= Harlow Sculpture Town =

Sculpture collection in Harlow, Essex, England

Harlow Sculpture Town is a title used since 2009 to refer to the collection of over 90 public sculptures sited throughout the town of Harlow in the English county of Essex. This collection includes work by major international sculptors such as Auguste Rodin, Henry Moore, Elisabeth Frink and Barbara Hepworth, amongst others.

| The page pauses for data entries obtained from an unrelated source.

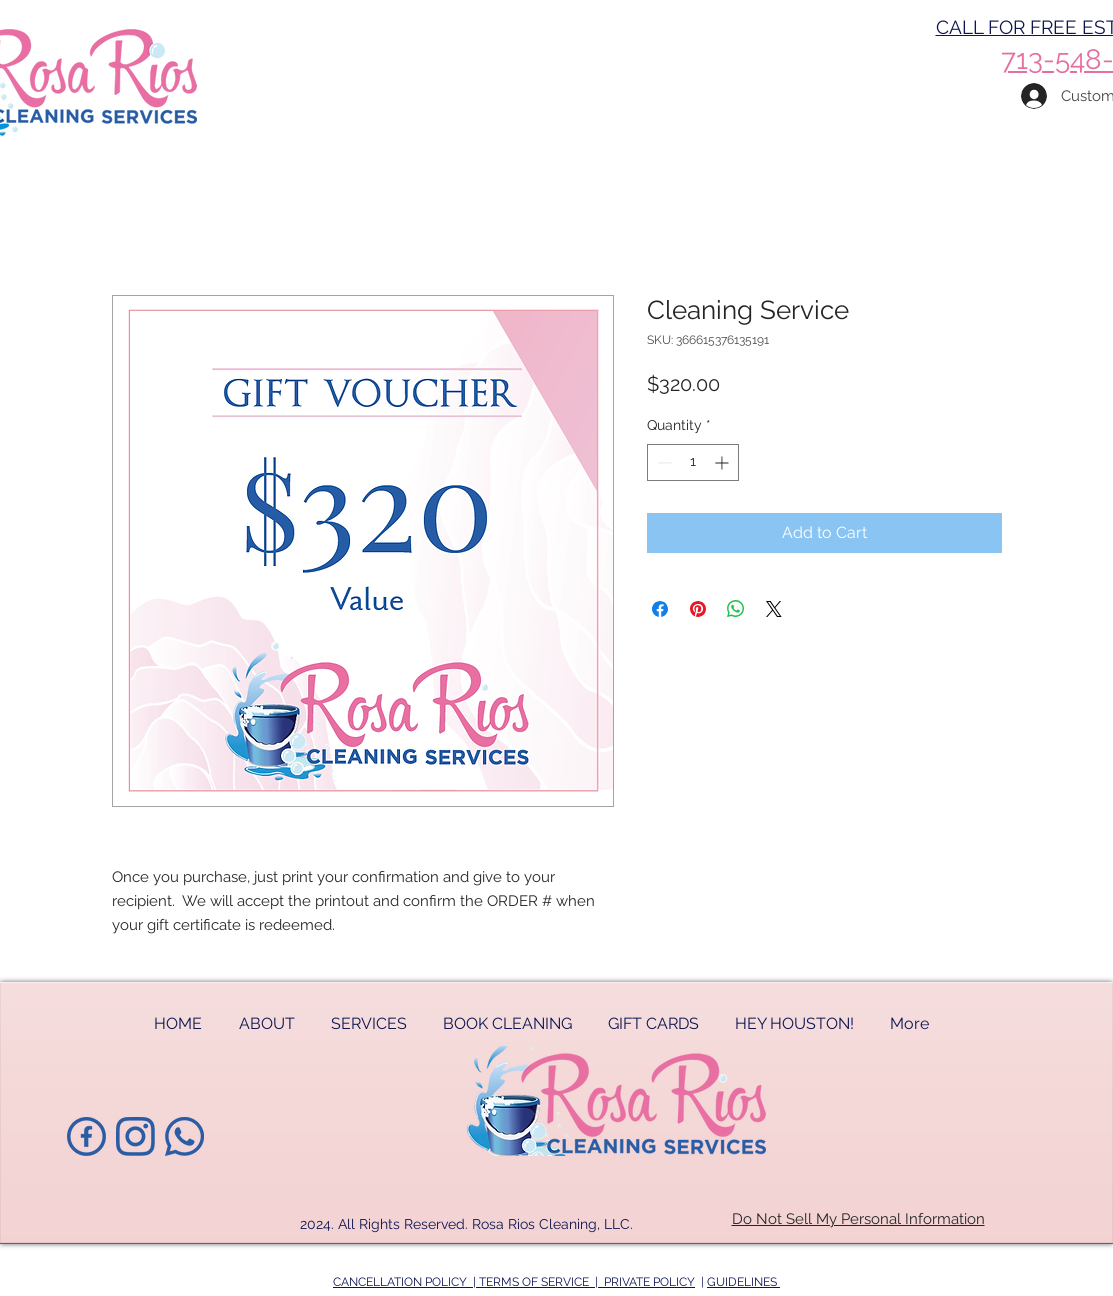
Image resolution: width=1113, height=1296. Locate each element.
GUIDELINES (743, 1282)
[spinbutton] (693, 462)
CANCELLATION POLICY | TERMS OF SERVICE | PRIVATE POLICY (514, 1282)
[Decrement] (662, 462)
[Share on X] (774, 609)
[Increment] (723, 462)
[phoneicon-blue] (184, 1136)
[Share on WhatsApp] (736, 609)
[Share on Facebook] (660, 609)
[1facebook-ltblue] (86, 1136)
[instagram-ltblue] (135, 1136)
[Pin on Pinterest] (698, 609)
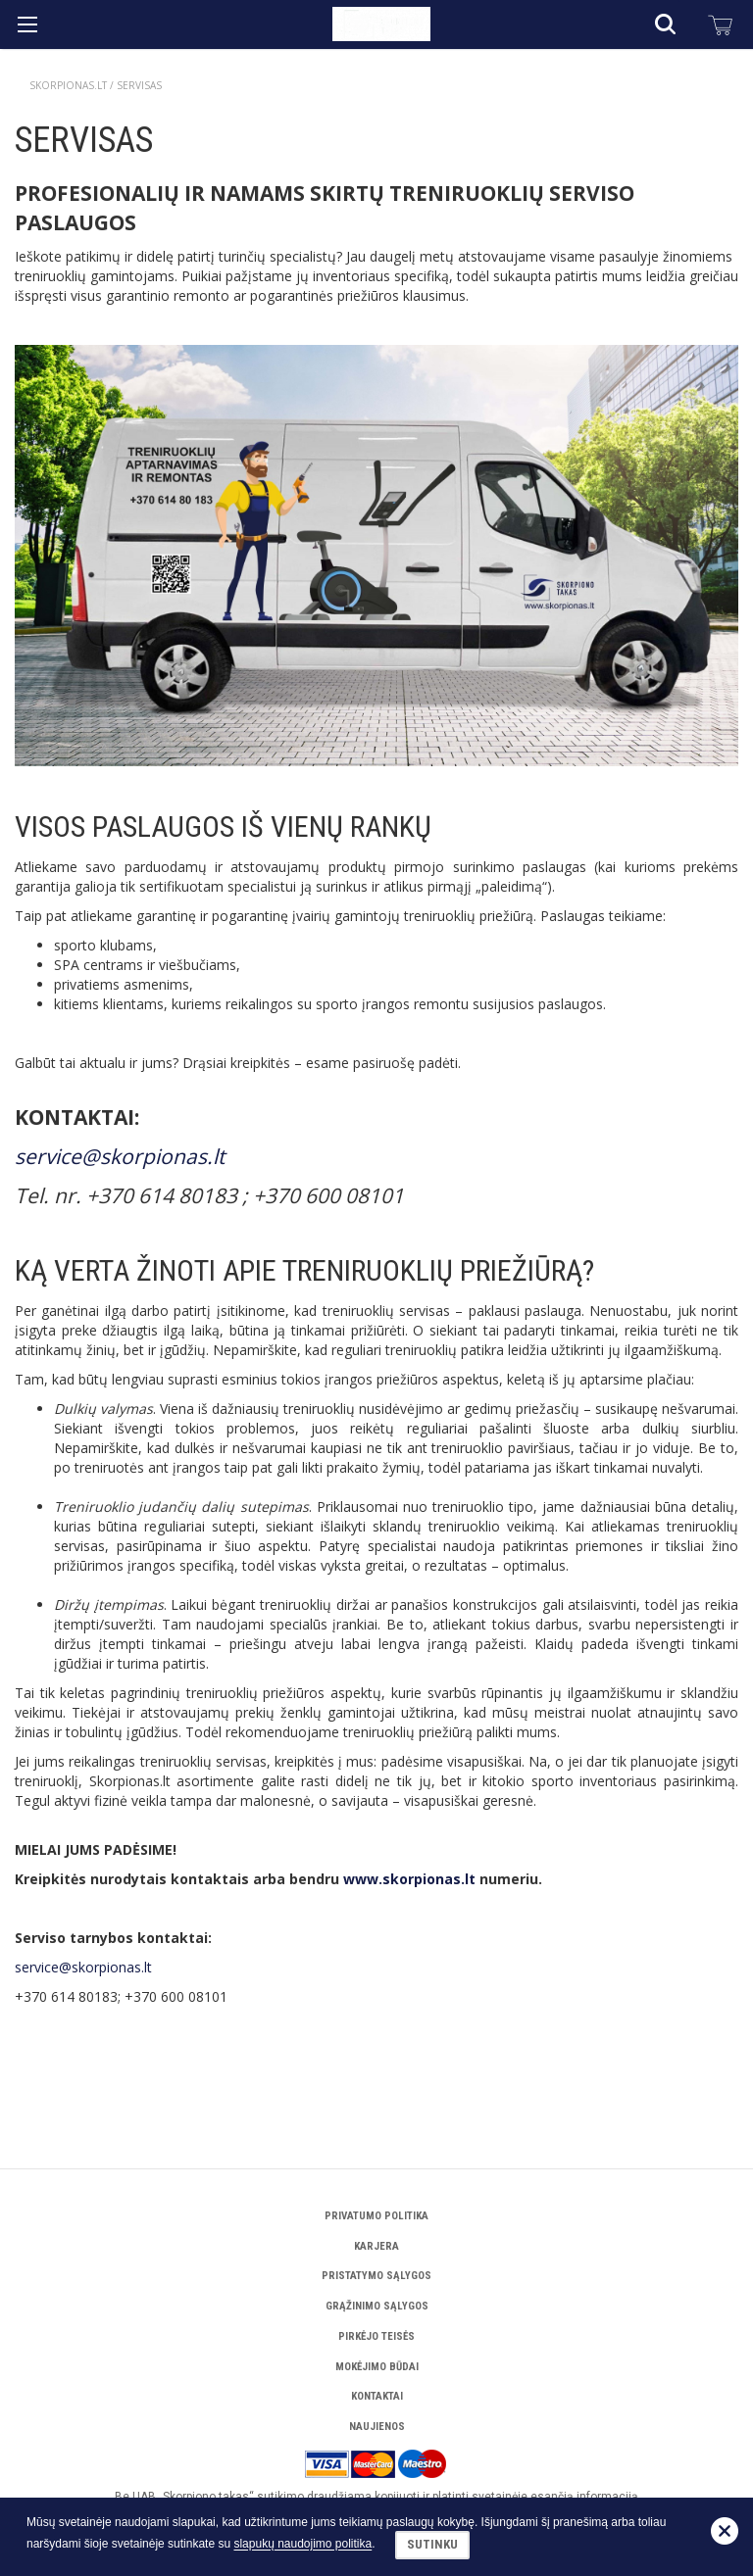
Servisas (139, 85)
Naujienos (377, 2426)
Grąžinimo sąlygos (377, 2306)
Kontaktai (377, 2396)
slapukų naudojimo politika (302, 2545)
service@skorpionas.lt (120, 1156)
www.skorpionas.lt (409, 1879)
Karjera (376, 2246)
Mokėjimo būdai (377, 2366)
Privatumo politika (376, 2216)
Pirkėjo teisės (376, 2336)
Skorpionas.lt (68, 85)
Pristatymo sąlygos (376, 2275)
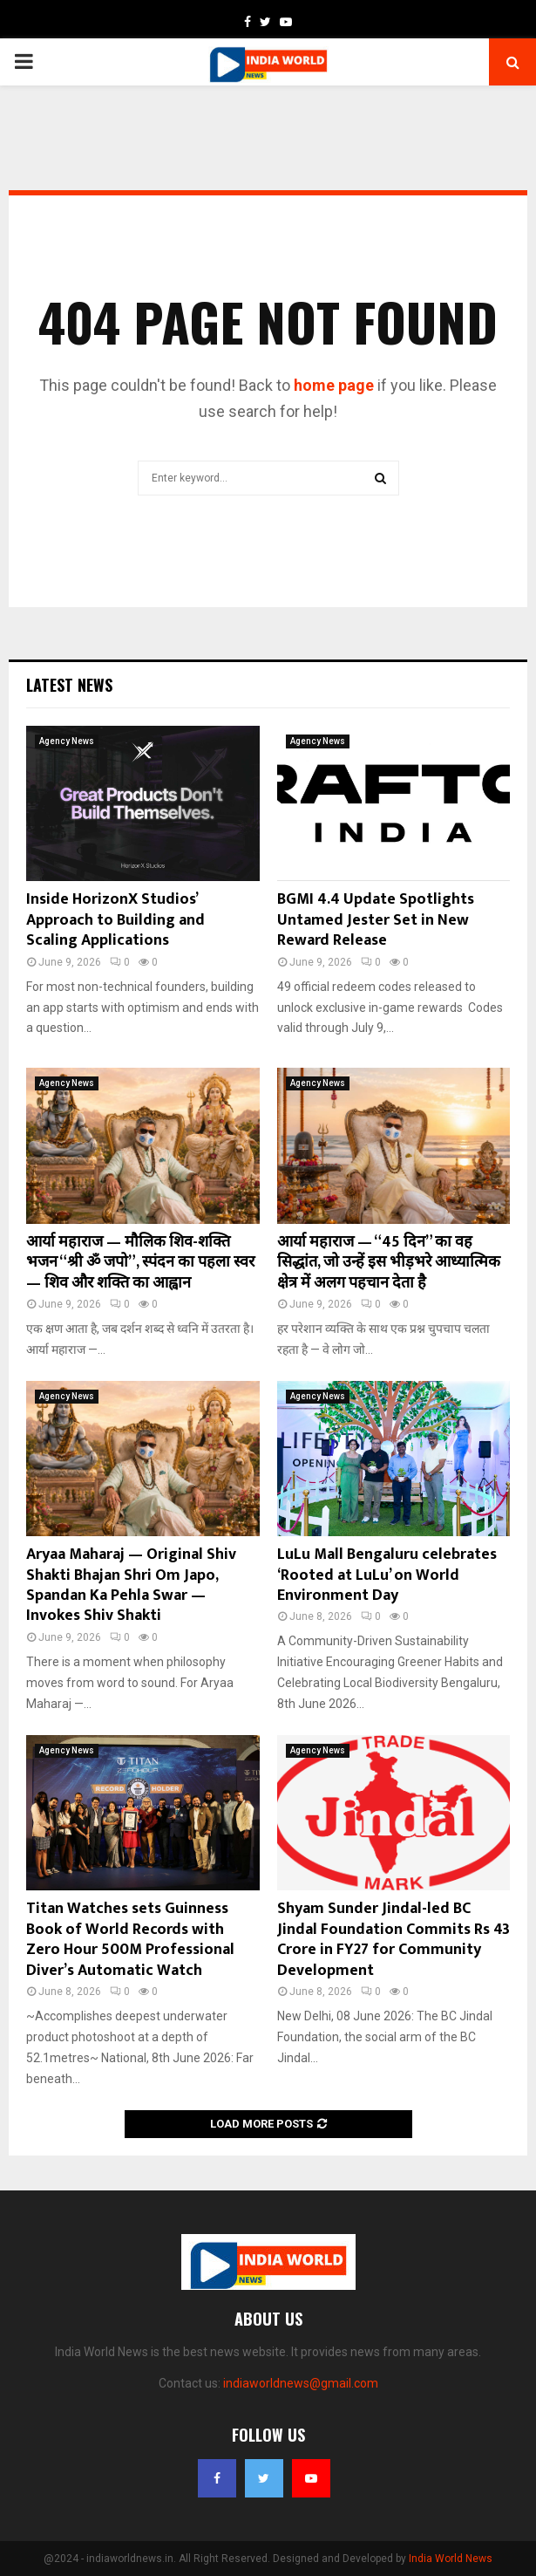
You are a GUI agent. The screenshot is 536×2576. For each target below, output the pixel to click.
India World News (450, 2558)
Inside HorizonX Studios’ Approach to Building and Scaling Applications (115, 919)
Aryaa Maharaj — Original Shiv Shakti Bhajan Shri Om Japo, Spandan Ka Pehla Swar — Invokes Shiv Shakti (131, 1585)
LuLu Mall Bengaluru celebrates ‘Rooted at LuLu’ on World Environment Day (387, 1575)
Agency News (66, 741)
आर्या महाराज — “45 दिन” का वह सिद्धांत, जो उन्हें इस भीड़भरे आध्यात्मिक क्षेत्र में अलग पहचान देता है (388, 1262)
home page (334, 385)
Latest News (69, 684)
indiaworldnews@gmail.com (300, 2383)
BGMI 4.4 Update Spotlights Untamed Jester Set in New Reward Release (375, 919)
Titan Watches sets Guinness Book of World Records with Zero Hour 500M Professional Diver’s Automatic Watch (130, 1939)
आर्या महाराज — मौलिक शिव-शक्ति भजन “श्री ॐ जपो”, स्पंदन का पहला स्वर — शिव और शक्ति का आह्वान (140, 1262)
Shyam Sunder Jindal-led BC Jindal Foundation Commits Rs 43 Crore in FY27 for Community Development (393, 1939)
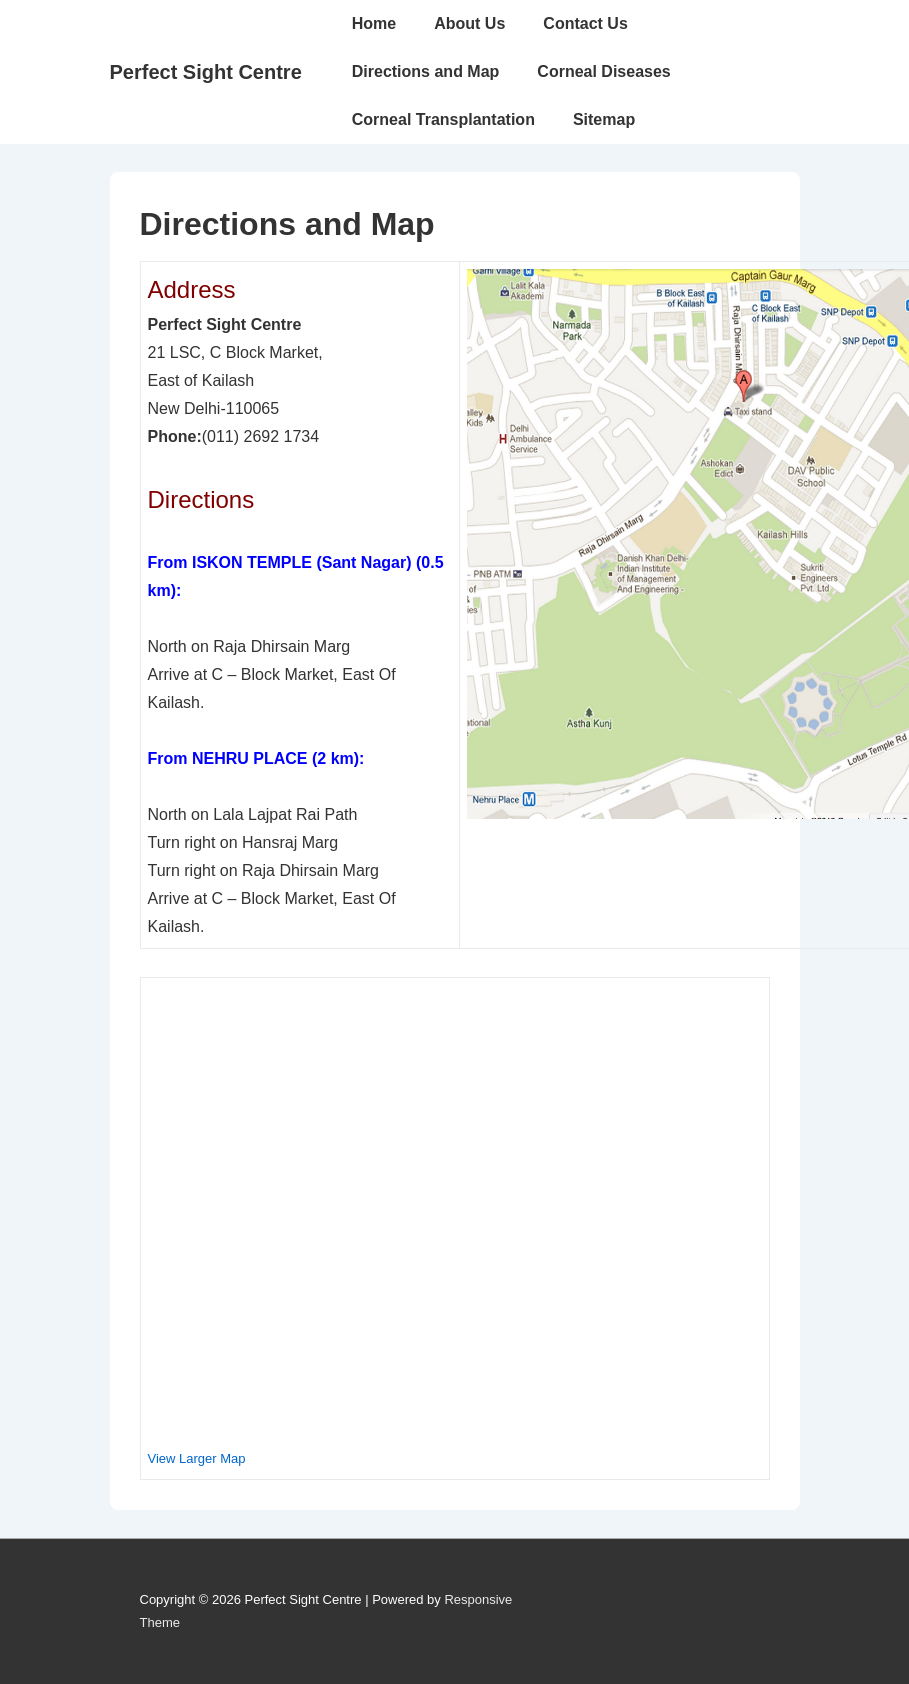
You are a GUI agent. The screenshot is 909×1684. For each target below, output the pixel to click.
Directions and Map (426, 71)
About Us (469, 23)
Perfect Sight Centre (206, 72)
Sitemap (604, 119)
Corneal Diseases (603, 71)
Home (374, 23)
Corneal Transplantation (443, 119)
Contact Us (585, 23)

The collection has its foundation in the early days of the town itself, which is a former Mark 1 New Town built as part of a nationwide programme of post-war reconstruction. Harlow’s master planner Sir Frederick Gibberd was uncompromising in his vision that the town should be home not only to high quality housing, public amenities and expansive green spaces, but also to the finest works of art. He established Harlow Art Trust in 1953 with a mission to beautify Harlow by commissioning, siting and maintaining public art, and it has been in operation ever since.

The decision to refer to the sculpture collection as Harlow Sculpture Town was first proposed in 2008 by Michael Paraskos who was working at the time for the Harlow Arts Trust, which owns most of the public sculpture on show in Harlow. On the 26 March 2009 Harlow Council voted to approve a proposal made by the Trust to redesignate Harlow as 'Harlow Sculpture Town' and initially the new title was used on council and other tourist publications, and on local road signs.

The sculpture collection has grown to be part of the town’s social fabric and are now repositories of the personal histories and collective memory of successive generations. They remain a focal point of cultural activity for schools, community groups, and visitors. Harlow Art Trust works with developers to commission new work and also runs an annual Sculpture Town Artist in Residence programme, giving an early career artist the opportunity to contribute their work to this collection of national significance.